James Tarjan

Personal information
- Born: James Edward Tarjan February 22, 1952 (age 74) Pomona, California, U.S.

Chess career
- Country: United States
- Title: Grandmaster (1976)
- Peak rating: 2540 (July 1981)

= James Tarjan =

American chess grandmaster (born 1952)

James Edward Tarjan (born February 22, 1952, in Pomona, California) is an American chess Grandmaster.

==Early life and education==
James Tarjan was born in Pomona, California in 1952. His father, George Tarjan, raised in Hungary, was a child psychiatrist. James Tarjan's older brother Robert became a computer scientist and mathematician.

Tarjan earned his undergraduate degree from the University of California, Berkeley, and later received his MLS from UCLA.

==Chess career==

Tarjan began his chess career at 14 by winning the California Junior Chess Championship in 1966. He was 17 when he was selected to join the American team for the 1969 World Students' Olympiad, at Dresden. He was a member of the winning American side at Haifa 1970, and was selected again at Graz 1972.

He finished second at an invitational junior tournament at Norwich 1972, with 12/15, behind Hungarian Gyula Sax. He won the American Open in Santa Monica in 1973, and was co-winner of the same tournament in 1982.

Tarjan earned his International Master title in 1974, followed by the Grandmaster title in 1976. He played for the American team at five straight chess Olympiads. He began at Nice 1974, then played at Haifa 1976, Buenos Aires 1978, Valletta 1980, and Lucerne 1982. He won the Olympiad gold medal for best individual results in both 1974 and 1978.

His best results in international tournaments include first at Subotica 1975, first at Vancouver 1976, and first equal at Vršac 1983, along with Predrag Nikolić and Georgy Agzamov.

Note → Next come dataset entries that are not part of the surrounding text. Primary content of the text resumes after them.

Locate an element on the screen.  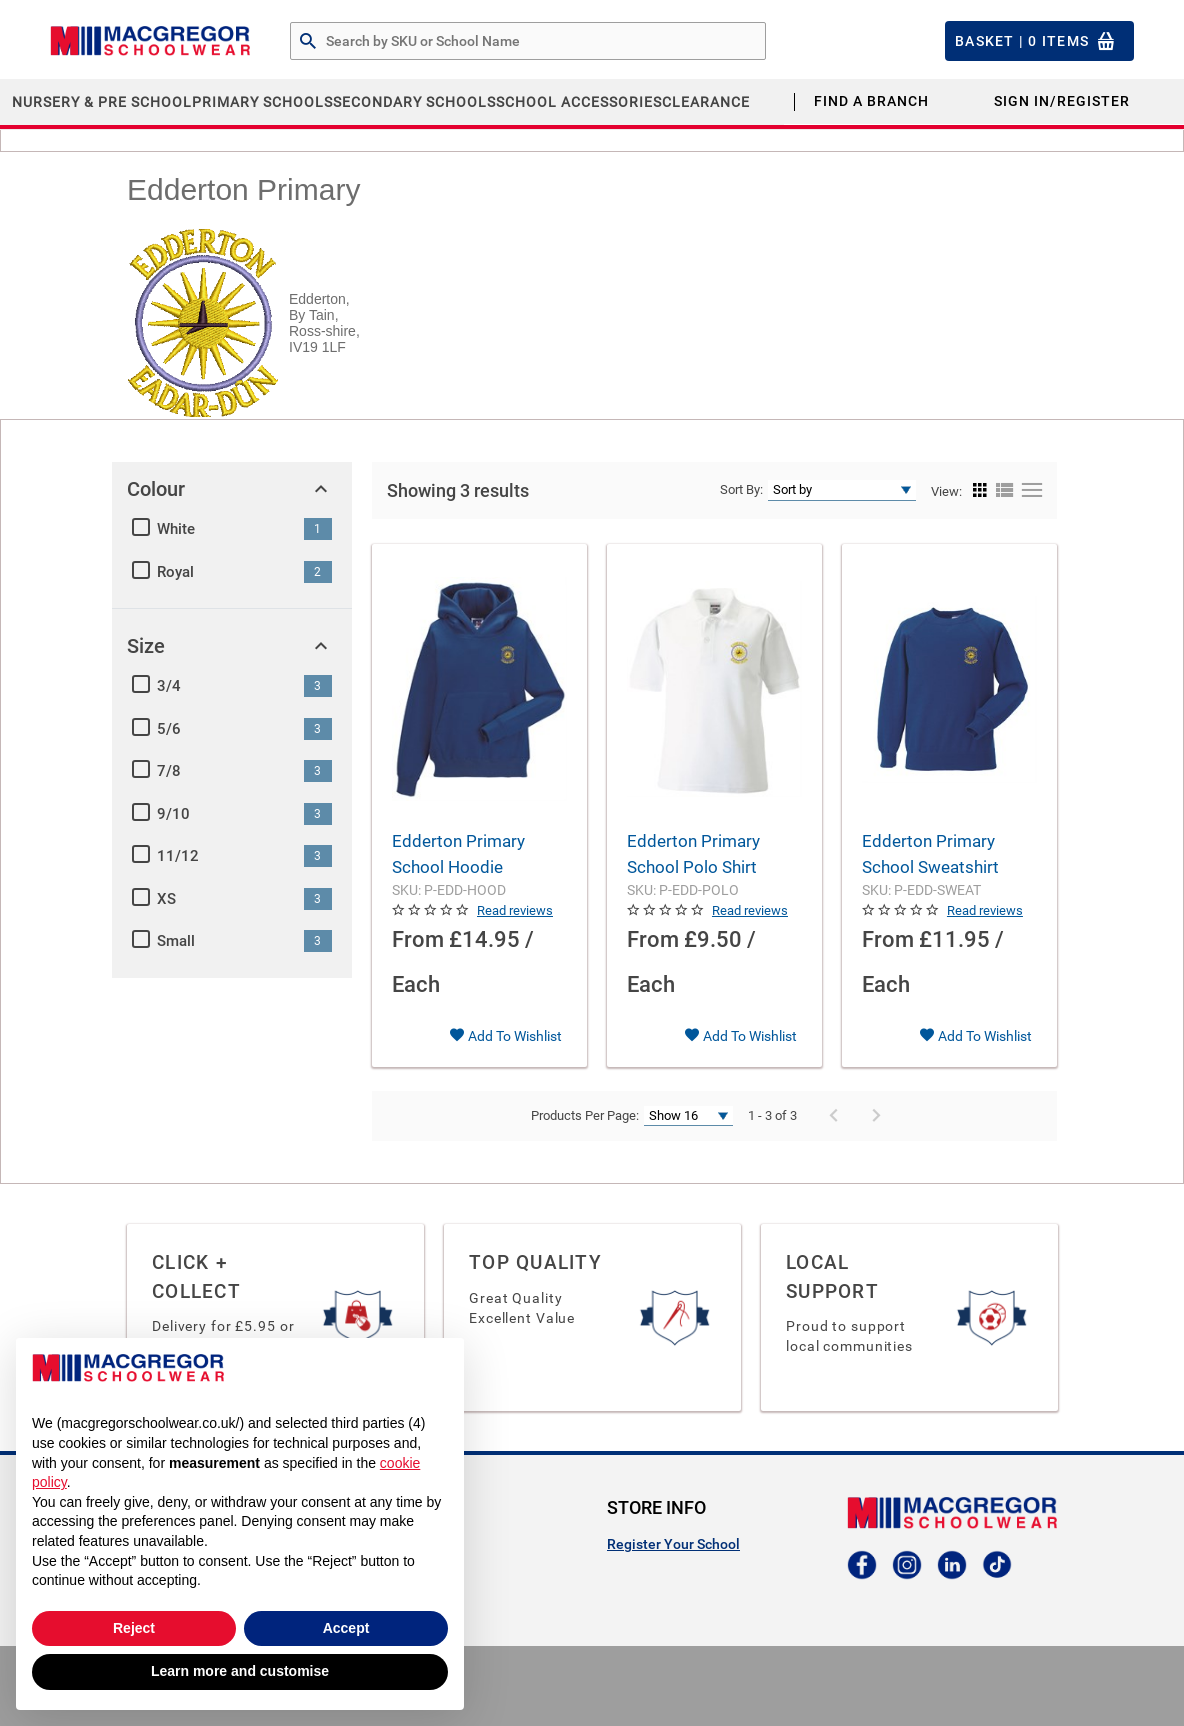 Royal is located at coordinates (175, 572).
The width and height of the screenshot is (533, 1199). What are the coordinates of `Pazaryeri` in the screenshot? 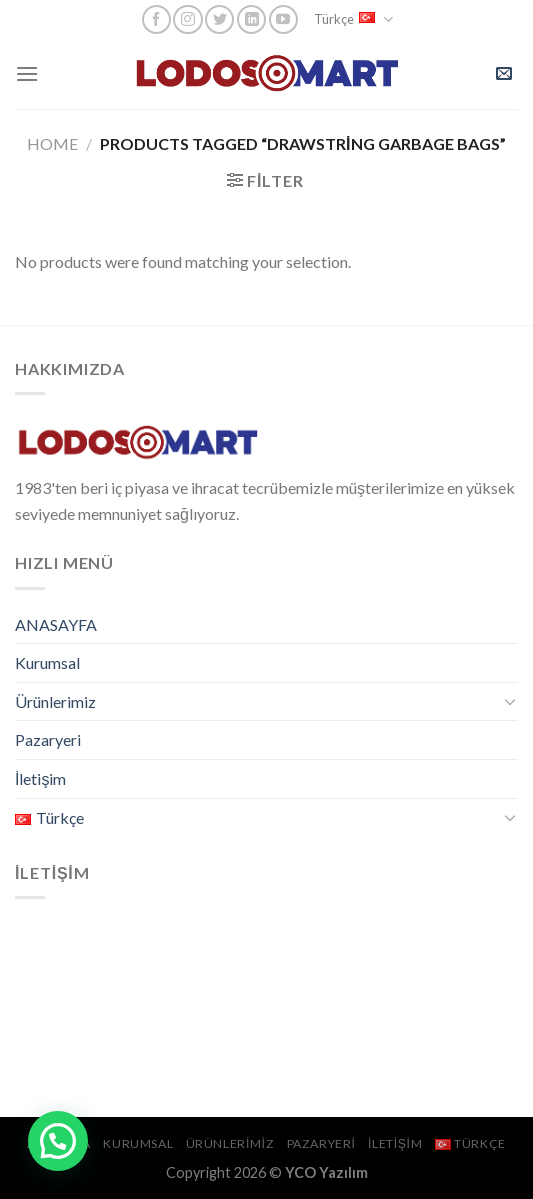 It's located at (48, 739).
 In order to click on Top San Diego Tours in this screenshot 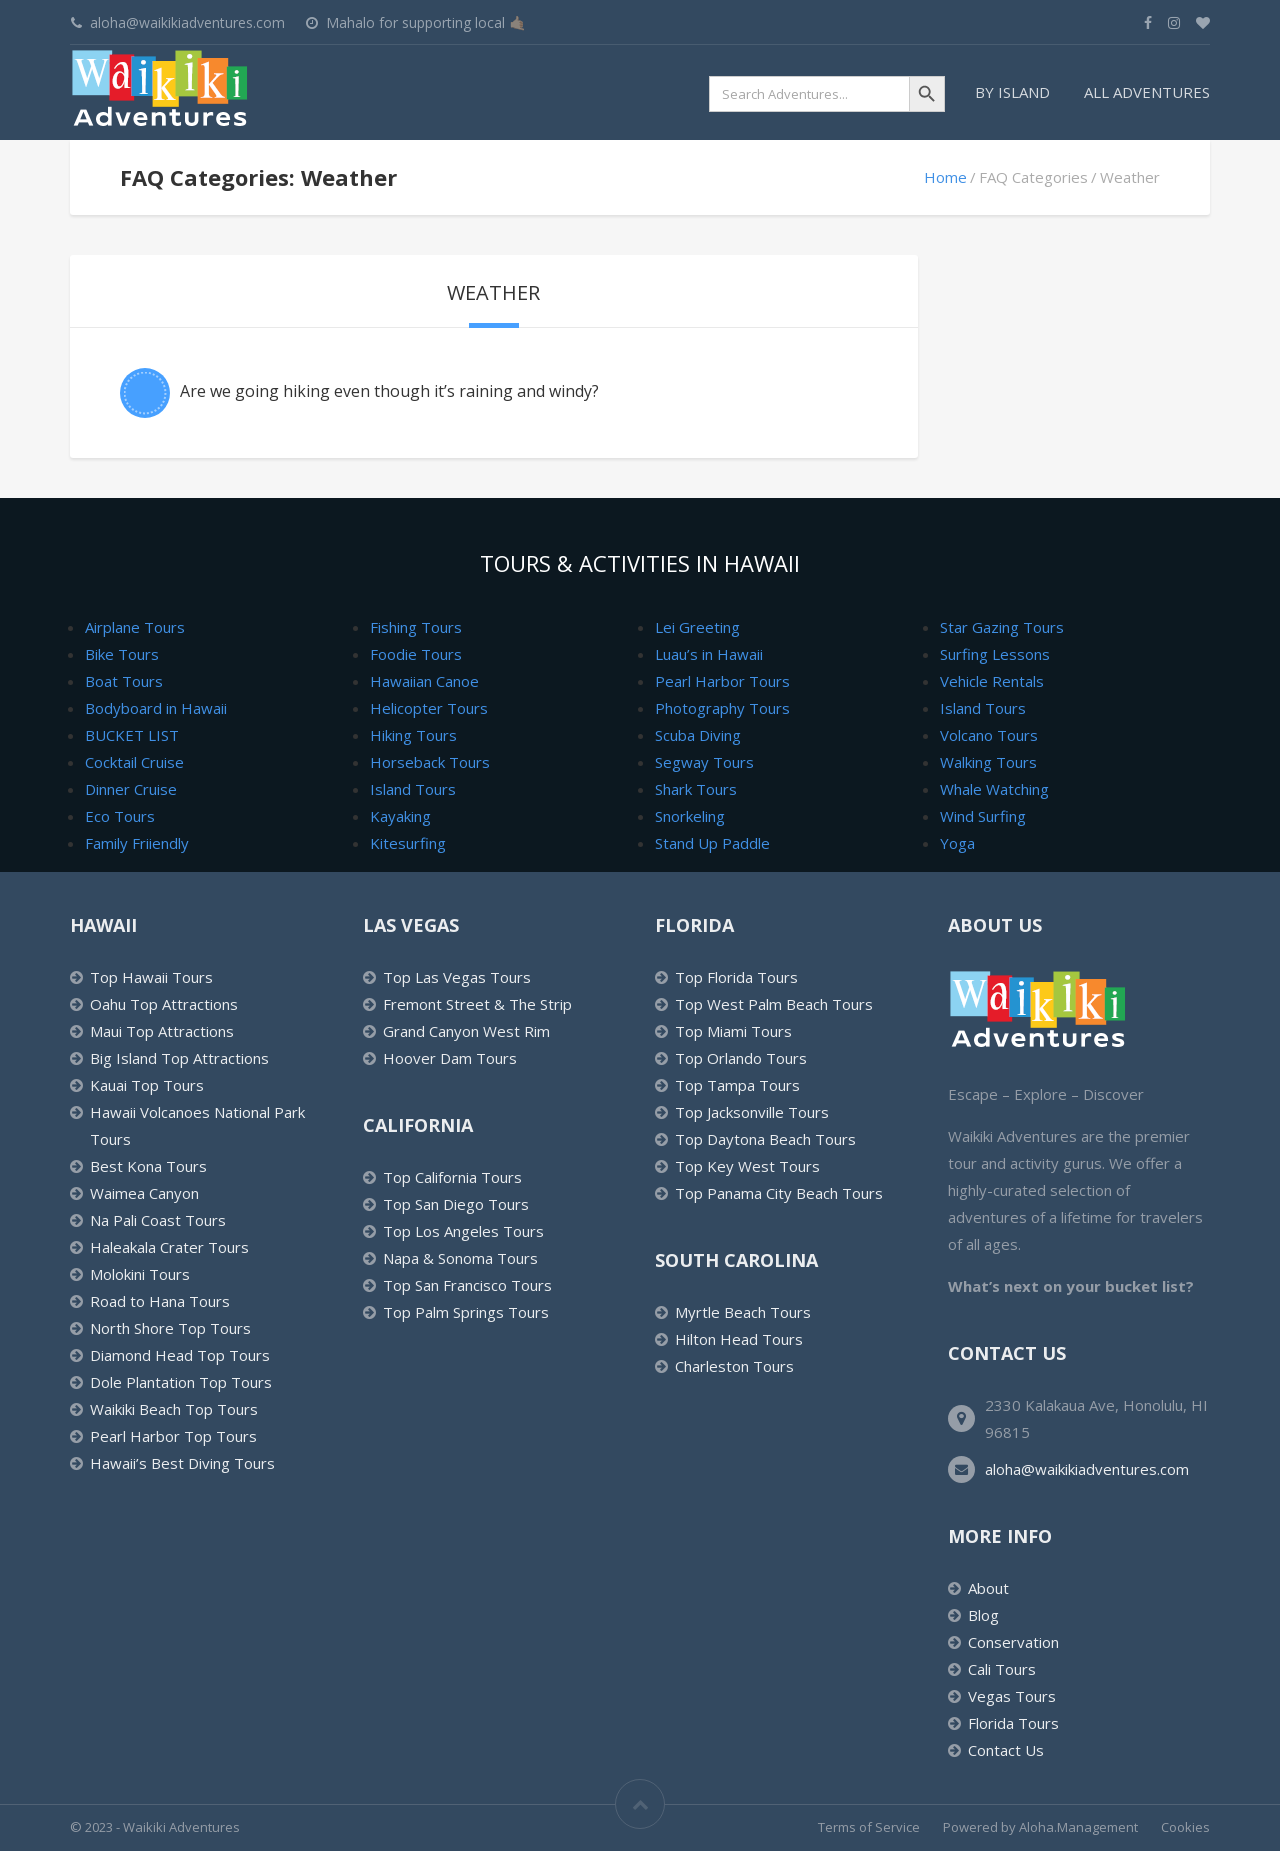 , I will do `click(456, 1204)`.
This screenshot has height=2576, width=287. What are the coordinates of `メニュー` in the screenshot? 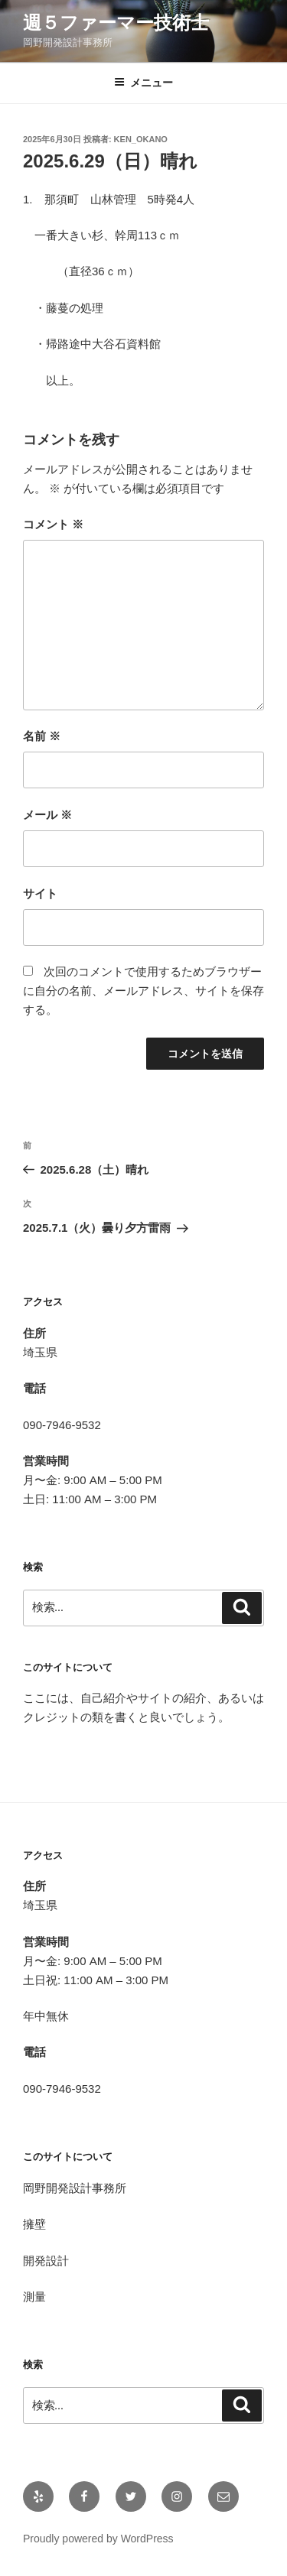 It's located at (143, 82).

Other good finishes included tied for third at Chicago 1973 with 7/11;
tied for fifth at Venice 1974 with 7.5/13; and an excellent tied second at Bogotá 1979, with 10.5/14, behind only Alexander Beliavsky.

Tarjan played in several U.S. Championships during the 1970s and 1980s. He was fourth at El Paso 1973 with 7.5/12. At Oberlin 1975, he ended up tied for sixth with a score of 6.5/13. At Pasadena 1978, which was the Zonal qualifier, he tied for second with 9.5/14, and advanced to the 1979 Riga Interzonal, part of the World Championship cycle. He scored 8.5/17 and did not advance; the tournament was won by former World Champion Mikhail Tal. Tarjan's last competitive tournament for three decades was the 1984 U.S. Championship at Berkeley, where he finished tied for third, scoring 10.5/17.

In 1984, Tarjan gave up professional chess to become a librarian, and worked for many years at the Santa Cruz Public Library.

In 2014, Tarjan re-entered the tournament chess world. He played in the U.S. Open in Orlando in August finishing with 7.0/9, half a point behind a six-way tie for first place. Subsequently, he played in the PokerStars International Tournament on the Isle of Man in October 2014. He also competed in the Larry Evans Memorial in Reno, Nevada, over the Easter weekend, finishing in an 8-way tie for second.

In the 2017 Isle of Man International Masters tournament, he defeated former world champion Vladimir Kramnik in the third round. and former women's world champion Alexandra Kosteniuk.

He won the Oregon Open held in Portland, Oregon, under sponsorship of the Oregon Chess Federation and Portland Chess Club in 2017.
He tied for 7th place in 2018 US Open held in Wisconsin. He won 2018 Seattle Chess Classic with 7–2 score, which included two half-point byes. He took the Age 50+ prize also.
On National Chess Day October 13, 2018, he was scheduled to give a 20-board simul at Vancouver Mall in Vancouver, Washington. He scored 14–0.

==Later life==

In recent years Tarjan has been honored by several lifetime achievement awards. In 2022 he was inducted in the U.S. Chess Hall of Fame. In 2025 he was given the Frank J. Marshall Award as an excellent ambassador for chess.